-- Exercise objective --
Give only the number of lines in the records that include "چیست".

-- Source records --
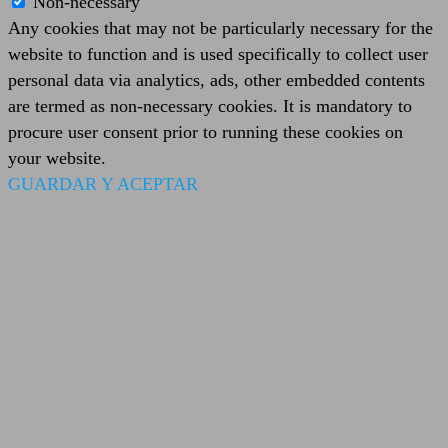
Non-necessary
Any cookies that may not be particularly necessary for the
website to function and is used specifically to collect user
personal data via analytics, ads, other embedded contents
are termed as non-necessary cookies. It is mandatory to
procure user consent prior to running these cookies on
your website.
GUARDAR Y ACEPTAR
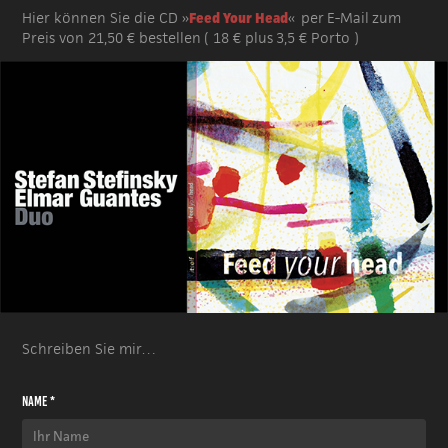
Hier können Sie die CD »
Feed Your Head
« per E-Mail
zum
Preis von 21,50 €
bestellen
( 18 € plus 3,5 € Porto )
Schreiben Sie mir…
Name *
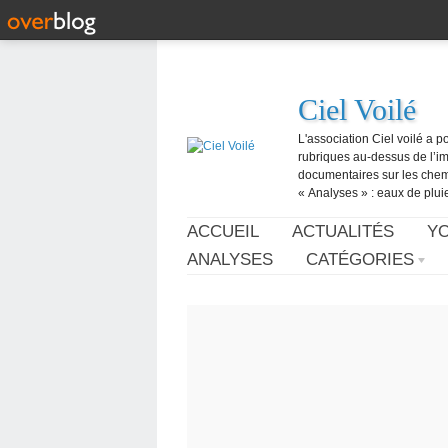
Ciel Voilé
L'association Ciel voilé a p
rubriques au-dessus de l’ima
documentaires sur les chemtr
« Analyses » : eaux de pluie,
ACCUEIL
ACTUALITÉS
Y
ANALYSES
CATÉGORIES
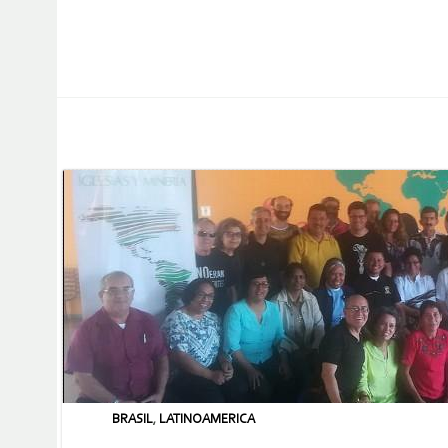
BRASIL
,
LATINOAMERICA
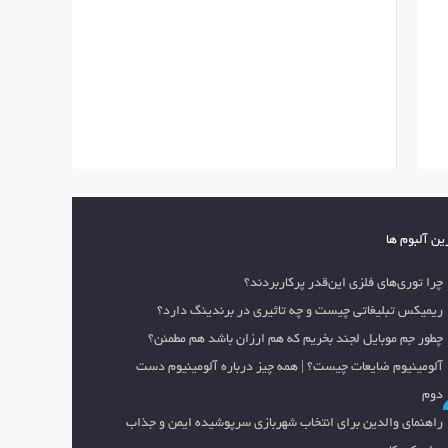
ین آلبوم ها
چرا توری‌های فلزی این‌قدر پرکاربردند؟
ریمیکس تبلیغاتی چیست و چه تاثیری در برندینگ دارد؟
چطور جم موبایل لجند بخریم که هم ارزان باشد هم مطمئن؟
آلومینیوم ضایعات چیست؟ | همه چیز درباره آلومینیوم دست
دوم
راهنمای والدین برای انتخاب شهربازی سرپوشیده ایمن و جذاب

-- Task response --
2